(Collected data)
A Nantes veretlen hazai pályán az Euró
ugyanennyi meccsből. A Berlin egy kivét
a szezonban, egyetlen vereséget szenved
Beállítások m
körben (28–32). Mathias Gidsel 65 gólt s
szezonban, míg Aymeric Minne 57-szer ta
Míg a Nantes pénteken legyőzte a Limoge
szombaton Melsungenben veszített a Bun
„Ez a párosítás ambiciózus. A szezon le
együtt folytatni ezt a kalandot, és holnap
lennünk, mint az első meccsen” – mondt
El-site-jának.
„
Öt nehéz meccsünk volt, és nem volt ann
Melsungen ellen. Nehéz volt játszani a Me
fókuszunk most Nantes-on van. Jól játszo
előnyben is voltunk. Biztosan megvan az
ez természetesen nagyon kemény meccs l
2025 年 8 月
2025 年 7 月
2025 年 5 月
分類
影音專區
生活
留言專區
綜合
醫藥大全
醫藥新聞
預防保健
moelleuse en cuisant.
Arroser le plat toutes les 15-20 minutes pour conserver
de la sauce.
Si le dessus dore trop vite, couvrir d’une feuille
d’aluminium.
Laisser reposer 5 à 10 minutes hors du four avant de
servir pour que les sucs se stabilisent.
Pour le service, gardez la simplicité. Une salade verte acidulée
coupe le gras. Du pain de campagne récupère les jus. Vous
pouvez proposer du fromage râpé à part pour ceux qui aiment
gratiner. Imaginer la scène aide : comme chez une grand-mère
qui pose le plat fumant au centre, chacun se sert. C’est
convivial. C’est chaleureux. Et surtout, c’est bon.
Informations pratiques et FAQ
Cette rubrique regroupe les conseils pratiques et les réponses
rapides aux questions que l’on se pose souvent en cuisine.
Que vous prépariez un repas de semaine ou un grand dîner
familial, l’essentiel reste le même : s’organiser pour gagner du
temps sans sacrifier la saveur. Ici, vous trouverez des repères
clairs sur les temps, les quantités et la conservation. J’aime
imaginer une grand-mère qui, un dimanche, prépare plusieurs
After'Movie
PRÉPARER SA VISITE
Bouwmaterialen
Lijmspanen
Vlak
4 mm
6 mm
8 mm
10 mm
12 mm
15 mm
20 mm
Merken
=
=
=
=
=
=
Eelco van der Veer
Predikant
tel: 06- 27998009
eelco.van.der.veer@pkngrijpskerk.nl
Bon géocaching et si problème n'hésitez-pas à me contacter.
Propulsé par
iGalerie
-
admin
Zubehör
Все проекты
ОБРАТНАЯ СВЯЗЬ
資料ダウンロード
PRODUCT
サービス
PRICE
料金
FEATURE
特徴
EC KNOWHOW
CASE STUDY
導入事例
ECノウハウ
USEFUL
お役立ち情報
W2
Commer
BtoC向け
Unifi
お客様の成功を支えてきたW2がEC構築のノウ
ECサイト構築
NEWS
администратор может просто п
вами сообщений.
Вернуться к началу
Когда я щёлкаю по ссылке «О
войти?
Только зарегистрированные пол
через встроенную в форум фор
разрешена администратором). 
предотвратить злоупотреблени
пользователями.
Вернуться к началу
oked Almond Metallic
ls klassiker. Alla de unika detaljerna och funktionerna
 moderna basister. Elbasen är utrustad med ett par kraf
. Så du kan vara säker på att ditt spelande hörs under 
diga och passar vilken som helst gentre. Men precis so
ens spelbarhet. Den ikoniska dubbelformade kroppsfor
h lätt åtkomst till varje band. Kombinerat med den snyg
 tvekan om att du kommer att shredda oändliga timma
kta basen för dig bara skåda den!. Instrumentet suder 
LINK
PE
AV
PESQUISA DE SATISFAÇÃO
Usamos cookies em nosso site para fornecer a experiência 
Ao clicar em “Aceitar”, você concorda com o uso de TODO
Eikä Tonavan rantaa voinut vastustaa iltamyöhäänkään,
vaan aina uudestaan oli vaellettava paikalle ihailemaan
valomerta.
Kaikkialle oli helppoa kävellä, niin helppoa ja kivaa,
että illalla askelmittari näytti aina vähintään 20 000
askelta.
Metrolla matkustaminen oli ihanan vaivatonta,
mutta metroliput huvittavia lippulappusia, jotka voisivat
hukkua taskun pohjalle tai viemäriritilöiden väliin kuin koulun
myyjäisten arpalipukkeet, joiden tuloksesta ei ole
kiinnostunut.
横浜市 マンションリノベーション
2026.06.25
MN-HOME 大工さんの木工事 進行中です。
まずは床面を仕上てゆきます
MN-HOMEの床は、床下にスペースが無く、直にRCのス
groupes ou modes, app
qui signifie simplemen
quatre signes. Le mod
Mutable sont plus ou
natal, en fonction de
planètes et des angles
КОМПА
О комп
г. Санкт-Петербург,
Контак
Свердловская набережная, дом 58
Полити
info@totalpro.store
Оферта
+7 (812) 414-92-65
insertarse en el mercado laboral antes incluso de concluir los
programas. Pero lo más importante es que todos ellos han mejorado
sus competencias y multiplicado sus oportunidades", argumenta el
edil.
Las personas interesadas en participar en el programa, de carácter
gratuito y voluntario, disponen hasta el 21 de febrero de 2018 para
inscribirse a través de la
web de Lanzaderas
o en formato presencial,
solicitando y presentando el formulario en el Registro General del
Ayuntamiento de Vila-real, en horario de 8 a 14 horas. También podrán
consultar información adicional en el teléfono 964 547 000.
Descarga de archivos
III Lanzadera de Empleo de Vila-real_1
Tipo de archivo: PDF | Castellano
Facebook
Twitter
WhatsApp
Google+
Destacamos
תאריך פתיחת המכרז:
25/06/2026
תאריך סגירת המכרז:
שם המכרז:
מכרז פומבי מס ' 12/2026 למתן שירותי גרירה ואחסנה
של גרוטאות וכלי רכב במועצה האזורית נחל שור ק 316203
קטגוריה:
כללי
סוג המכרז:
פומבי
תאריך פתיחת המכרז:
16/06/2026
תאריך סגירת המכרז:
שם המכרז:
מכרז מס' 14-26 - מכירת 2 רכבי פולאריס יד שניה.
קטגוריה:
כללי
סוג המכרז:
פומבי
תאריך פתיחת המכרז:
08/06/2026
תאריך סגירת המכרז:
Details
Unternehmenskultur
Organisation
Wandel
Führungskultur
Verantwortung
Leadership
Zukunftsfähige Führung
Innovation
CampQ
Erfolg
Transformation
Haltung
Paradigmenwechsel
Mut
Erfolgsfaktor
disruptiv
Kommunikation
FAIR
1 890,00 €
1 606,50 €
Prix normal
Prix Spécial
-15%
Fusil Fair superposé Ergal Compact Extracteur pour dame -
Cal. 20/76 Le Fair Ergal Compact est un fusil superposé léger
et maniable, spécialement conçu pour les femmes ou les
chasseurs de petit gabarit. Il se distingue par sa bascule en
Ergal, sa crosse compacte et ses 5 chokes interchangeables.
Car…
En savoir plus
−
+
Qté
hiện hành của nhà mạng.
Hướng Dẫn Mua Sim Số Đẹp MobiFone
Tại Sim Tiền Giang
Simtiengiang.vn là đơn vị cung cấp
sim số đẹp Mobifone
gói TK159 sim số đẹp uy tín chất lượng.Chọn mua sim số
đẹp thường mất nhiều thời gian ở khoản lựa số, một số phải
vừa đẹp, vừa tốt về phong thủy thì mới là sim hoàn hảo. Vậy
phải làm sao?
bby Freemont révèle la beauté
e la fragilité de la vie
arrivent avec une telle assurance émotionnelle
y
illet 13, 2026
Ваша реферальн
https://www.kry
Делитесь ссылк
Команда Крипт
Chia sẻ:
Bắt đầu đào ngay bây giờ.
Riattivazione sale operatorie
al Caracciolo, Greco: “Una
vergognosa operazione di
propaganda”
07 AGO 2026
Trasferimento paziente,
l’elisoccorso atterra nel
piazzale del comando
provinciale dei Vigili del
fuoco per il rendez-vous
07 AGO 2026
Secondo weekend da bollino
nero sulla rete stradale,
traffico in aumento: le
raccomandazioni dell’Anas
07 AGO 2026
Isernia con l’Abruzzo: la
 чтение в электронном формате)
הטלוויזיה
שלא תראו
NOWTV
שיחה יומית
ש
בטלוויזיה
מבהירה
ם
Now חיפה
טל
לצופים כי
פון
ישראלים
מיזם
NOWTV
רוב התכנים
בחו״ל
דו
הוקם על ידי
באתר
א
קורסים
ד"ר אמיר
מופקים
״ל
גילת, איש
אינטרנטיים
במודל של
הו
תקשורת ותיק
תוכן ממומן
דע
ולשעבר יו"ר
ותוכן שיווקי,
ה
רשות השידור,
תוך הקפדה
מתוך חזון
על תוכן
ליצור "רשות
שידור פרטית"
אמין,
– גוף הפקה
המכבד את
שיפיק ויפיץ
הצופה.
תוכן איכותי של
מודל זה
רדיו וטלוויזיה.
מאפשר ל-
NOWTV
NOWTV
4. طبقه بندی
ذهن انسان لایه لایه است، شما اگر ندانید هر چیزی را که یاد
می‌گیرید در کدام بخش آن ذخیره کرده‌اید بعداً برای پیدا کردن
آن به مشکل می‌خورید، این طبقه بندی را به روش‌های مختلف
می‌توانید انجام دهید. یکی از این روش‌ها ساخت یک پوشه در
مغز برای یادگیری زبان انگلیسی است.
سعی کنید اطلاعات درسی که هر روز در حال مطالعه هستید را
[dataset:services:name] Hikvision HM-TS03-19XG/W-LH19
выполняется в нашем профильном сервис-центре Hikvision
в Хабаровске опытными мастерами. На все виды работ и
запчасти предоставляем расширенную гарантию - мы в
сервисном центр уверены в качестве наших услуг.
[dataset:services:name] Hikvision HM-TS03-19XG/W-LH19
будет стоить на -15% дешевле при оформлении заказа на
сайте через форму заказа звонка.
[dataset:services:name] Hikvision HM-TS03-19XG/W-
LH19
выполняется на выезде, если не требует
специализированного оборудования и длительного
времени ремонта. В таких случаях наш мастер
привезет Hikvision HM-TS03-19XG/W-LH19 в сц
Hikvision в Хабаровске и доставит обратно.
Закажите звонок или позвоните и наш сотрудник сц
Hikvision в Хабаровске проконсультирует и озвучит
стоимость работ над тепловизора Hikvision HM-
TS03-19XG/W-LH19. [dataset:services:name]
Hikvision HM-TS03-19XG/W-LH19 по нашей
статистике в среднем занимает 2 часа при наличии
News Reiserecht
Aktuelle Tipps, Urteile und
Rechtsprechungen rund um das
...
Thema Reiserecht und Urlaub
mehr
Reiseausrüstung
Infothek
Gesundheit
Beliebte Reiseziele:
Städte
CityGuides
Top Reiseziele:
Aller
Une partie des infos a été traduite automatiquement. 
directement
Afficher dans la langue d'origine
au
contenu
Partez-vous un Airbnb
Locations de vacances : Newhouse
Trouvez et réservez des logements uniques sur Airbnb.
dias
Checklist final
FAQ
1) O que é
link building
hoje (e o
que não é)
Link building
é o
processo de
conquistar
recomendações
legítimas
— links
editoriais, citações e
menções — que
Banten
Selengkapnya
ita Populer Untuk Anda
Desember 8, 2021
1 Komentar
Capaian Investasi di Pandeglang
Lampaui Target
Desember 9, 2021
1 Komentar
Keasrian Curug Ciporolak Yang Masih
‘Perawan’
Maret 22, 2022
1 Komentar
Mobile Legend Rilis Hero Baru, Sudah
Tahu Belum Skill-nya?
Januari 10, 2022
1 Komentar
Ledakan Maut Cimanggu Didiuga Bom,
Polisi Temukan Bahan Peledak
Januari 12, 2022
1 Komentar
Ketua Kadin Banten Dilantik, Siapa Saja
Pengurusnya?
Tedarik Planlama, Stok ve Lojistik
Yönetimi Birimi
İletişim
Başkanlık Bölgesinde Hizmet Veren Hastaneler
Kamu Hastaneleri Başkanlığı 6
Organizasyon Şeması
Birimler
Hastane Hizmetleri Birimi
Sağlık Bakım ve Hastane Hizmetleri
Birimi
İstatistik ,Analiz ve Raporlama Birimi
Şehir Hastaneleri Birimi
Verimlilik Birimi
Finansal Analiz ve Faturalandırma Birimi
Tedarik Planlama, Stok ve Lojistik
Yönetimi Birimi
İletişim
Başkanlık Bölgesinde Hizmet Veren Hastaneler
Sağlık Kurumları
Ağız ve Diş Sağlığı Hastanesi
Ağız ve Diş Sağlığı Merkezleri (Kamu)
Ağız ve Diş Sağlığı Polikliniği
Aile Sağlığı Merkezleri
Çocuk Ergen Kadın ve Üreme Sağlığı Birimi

▶ TASK: Copy every line of the data above, beginning with the first and ending with the line that contains "gratiner. Imaginer la", and give nothing more.

▶ OUTPUT FOR THIS EXERCISE:
A Nantes veretlen hazai pályán az Euró
ugyanennyi meccsből. A Berlin egy kivét
a szezonban, egyetlen vereséget szenved
Beállítások m
körben (28–32). Mathias Gidsel 65 gólt s
szezonban, míg Aymeric Minne 57-szer ta
Míg a Nantes pénteken legyőzte a Limoge
szombaton Melsungenben veszített a Bun
„Ez a párosítás ambiciózus. A szezon le
együtt folytatni ezt a kalandot, és holnap
lennünk, mint az első meccsen” – mondt
El-site-jának.
„
Öt nehéz meccsünk volt, és nem volt ann
Melsungen ellen. Nehéz volt játszani a Me
fókuszunk most Nantes-on van. Jól játszo
előnyben is voltunk. Biztosan megvan az
ez természetesen nagyon kemény meccs l
2025 年 8 月
2025 年 7 月
2025 年 5 月
分類
影音專區
生活
留言專區
綜合
醫藥大全
醫藥新聞
預防保健
moelleuse en cuisant.
Arroser le plat toutes les 15-20 minutes pour conserver
de la sauce.
Si le dessus dore trop vite, couvrir d’une feuille
d’aluminium.
Laisser reposer 5 à 10 minutes hors du four avant de
servir pour que les sucs se stabilisent.
Pour le service, gardez la simplicité. Une salade verte acidulée
coupe le gras. Du pain de campagne récupère les jus. Vous
pouvez proposer du fromage râpé à part pour ceux qui aiment
gratiner. Imaginer la scène aide : comme chez une grand-mère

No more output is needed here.